The main things to watch are good tool support with minimum overhang and keep the cuts small until you get a feel for it.

A surprising amount of work can be achieved with the basic tools.


----------



## gasmansteve (26 Sep 2007)

Hi Chas
Thanks for that. I forgot to add that the wood was quite green felled about 2 months ago not sure if thats relevant. I rough ground it to a cylinder and then shaped it with a spindle gouge and then made a flange. Turned it round in the lathe holding it with my Supernova chuck and then tried to hollow it out at which point it flew out at me after what can only have been a slight dig in and hardly any pressure. Same night I also tried making an apple on a screw chuck and again when I tried to form the base with the spindle gouge the ruddy thing flew out at me again. I looked round for Jeremy Beadle but no joy, think I need to join a club  .
Cheers
Steve


----------



## CHJ (26 Sep 2007)

gasmansteve":1o1frw7o said:


> ...a slight dig in and hardly any pressure. ....Steve



There is no such thing as a slight dig in I'm afraid, only some that you get away with.

The very nature of a dig in if the tool is above centre line means that it is going to be forced in deep quicker than you can react.
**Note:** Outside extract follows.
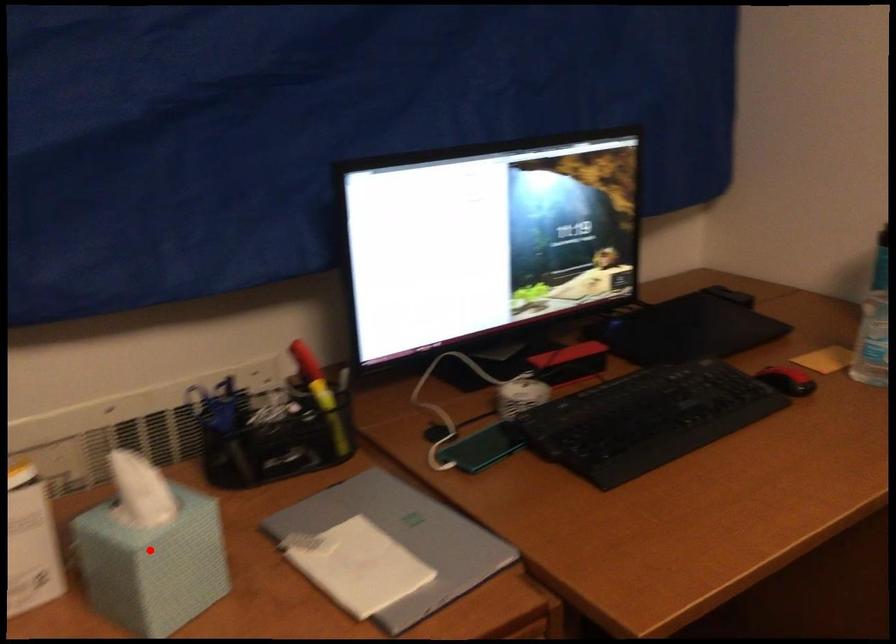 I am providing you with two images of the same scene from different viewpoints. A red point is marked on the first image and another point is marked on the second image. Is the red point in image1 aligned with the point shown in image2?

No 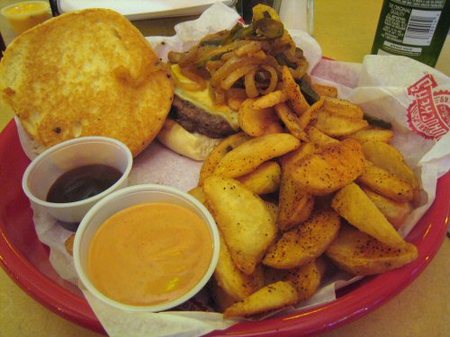 The image size is (450, 337). Find the location of `red plate`. red plate is located at coordinates (73, 297).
You must make sure you always have bevel contact, and the position of this contact must be in line with the tool rest contact point, and never let an unsupported wing of the gouge contact the wood because it will twist and be forced down onto the rest with a dig-in thrown in for good measure.

If you use a scraper with no bevel support always cut below centre line on the outside of a cylinder and above centre line inside a hole, that way if it tends to dig in it will be pushed into free air and not into the wood.

Use of Spindle gouge may not be correct for what you are attempting, you may need to use a bowl gouge with differing bevel angle and grind to keep bevel contact.


----------



## Bodrighy (26 Sep 2007)

Be careful using a spindle gouge if you oer hollowing out, I have bent one doing that before I learnt the difference. Now I just damage the wood. Worst scenario the gouge could snap and that could be nasty. If in doubt, use a scraper, means a lot more work finishing but safer as long as you do as Chas says and make sure that the edge is below centre so that the wood is coming down onto it.


Pete


----------



## gasmansteve (26 Sep 2007)

Ta Pete. Its rapidly becoming apparant there`s more to this wood turning lark than I first thought. Just ordered a cheapo dvd off ebay `Turning wood` by Richard Raffan just to put me on til I learn how to do it properly
Steve :lol:


----------



## Anonymous (27 Sep 2007)

Eee by gum Steve!

Had you compressed on to a spigot or expanded into a rebate?


----------